AI has seriously improved its ability to generate the written word

181 阅读2分钟

Over the past year, AI has seriously improved its ability to generate the written word. By scanning huge datasets of text, machine learning software can produce convincing samples of everything from short stories to song lyrics. Now, those same techniques are being applied to the world of coding with a new program called Deep TabNine.

Deep TabNine is what’s known as a coding autocompleter. Programmers can install it as an add-on in their editor of choice, and when they start writing, it’ll suggest how to continue each line, offering small chunks at a time. Think of it as Gmail’s Smart Compose feature but for code.

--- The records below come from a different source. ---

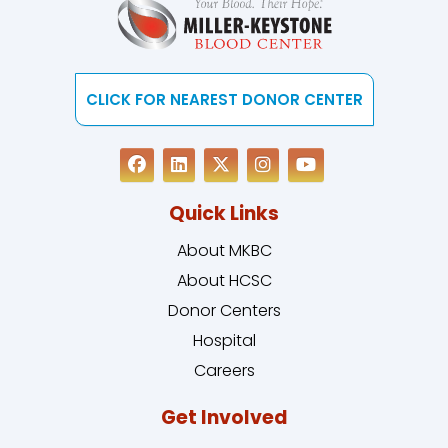
CLICK FOR NEAREST DONOR CENTER
Quick Links
About MKBC
About HCSC
Donor Centers
Hospital
Careers
Get Involved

Jacob Jackson, the computer science undergrad at the University of Waterloo who created Deep TabNine, says this sort of software isn’t new, but machine learning has hugely improved what it can offer. “It’s solved a problem for me,” he tells The Verge.

Jackson started work on the original version of the software, TabNine, in February last year before launching it that November. But earlier this month, he released an updated version that uses a deep learning text-generation algorithm called GPT-2, which was designed by the research lab OpenAI, to improve its abilities. The topplay update has seriously impressed coders, who have called it “amazing,” “insane,” and “absolutely mind-blowing” on Twitter.

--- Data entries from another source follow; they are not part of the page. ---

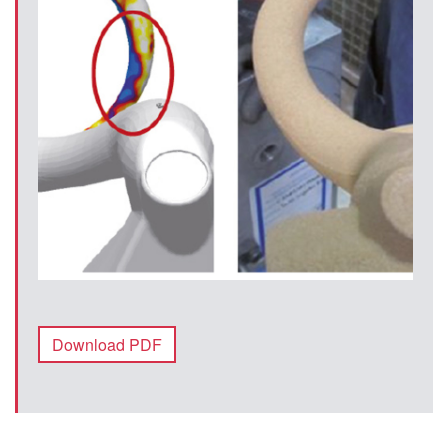
Download PDF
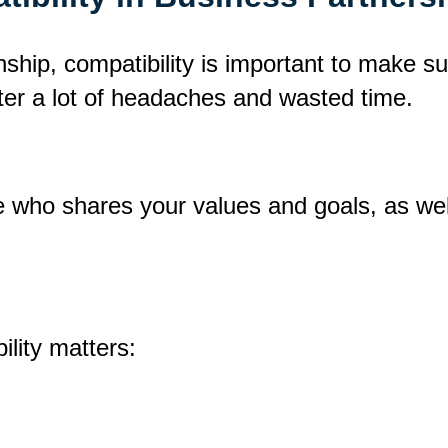
ship, compatibility is important to make s
ter a lot of headaches and wasted time.
ne who shares your values and goals, as w
lity matters:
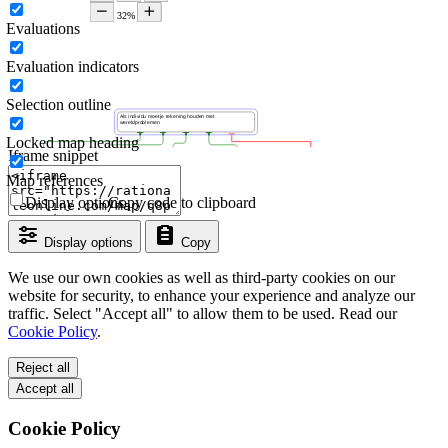
Evaluations
Evaluation indicators
Selection outline
Locked map heading
Iframe snippet
Map references
Display options
Copy code to clipboard
Display options
Copy
We use our own cookies as well as third-party cookies on our
website for security, to enhance your experience and analyze our
traffic. Select "Accept all" to allow them to be used. Read our
Cookie Policy
.
Reject all
Accept all
Cookie Policy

One user, Franck Nijhof, an IT manager who works on open-source home automation software in his spare time, says he wasn’t just surprised by Deep TabNine — he was scared, in a pleasant fashion. “The first hour I used Deep TabNine was not helpful [because] I was continuously stopped by amazement trying to wrap my head around it,” Nijhof told The Verge over email. He kept asking himself, “How does it know that? But how?”

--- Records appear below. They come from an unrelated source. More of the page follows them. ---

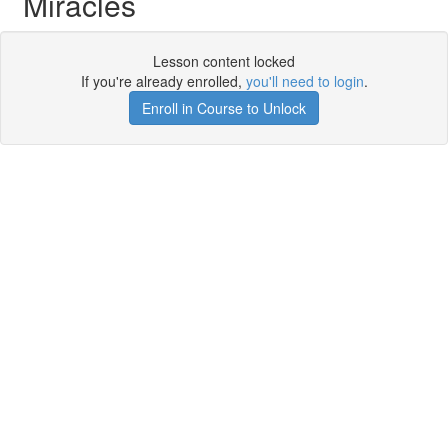
Miracles
Lesson content locked
If you're already enrolled,
you'll need to login
.
Enroll in Course to Unlock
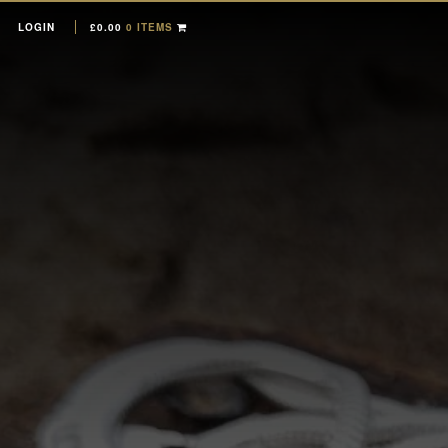
LOGIN
£
0.00
0 ITEMS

Autocompletion tools like this aren’t new, but Nijhof says Deep TabNine’s suggestions are just much more accurate. “I’ve tried some smart ‘universal’ ones in the past, but they were annoying and not helpful,” he says. “TabNine is undoubtedly a game-changer.”

The software offers better suggestions because it works on a predictive basis, says Jackson. Most autocompleters have to parse what the user has already written to make suggestions, working through their code like you would work through the steps in a mathematical formula. Deep TabNine, by comparison, relies on the ability of machine learning to find statistical patterns in data to make its predictions.

In the same way that text generation algorithms are trained on huge datasets of books, articles, and movie scripts, Deep TabNine is trained on 2 million files from coding repository GitHub. It finds patterns in this data and uses them to suggest what’s likely to appear next in any given line of code, whether that’s a variable name or a function.

Using deep learning to create autocompletion software offers several advantages, says Jackson. It makes it easy to add support for new languages, for a start. You only need to drop more training data into Deep TabNine’s hopper, and it’ll dig out patterns, he says. This means that Deep TabNine supports some 22 different coding languages while most alternatives just work with one.

(The full list of languages Deep TabNine supports are as follows: Python, JavaScript, Java, C++, C, PHP, Go, C#, Ruby, Objective-C, Rust, Swift, TypeScript, Haskell, OCaml, Scala, Kotlin, Perl, SQL, HTML, CSS, and Bash.)

Most importantly, thanks to the analytical abilities of deep learning, the suggestions Deep TabNine makes are of a high overall quality. And because the software doesn’t look at users’ own code to make suggestions, it can start helping with projects right from the word go, rather than waiting to get some cues from the code the user writes.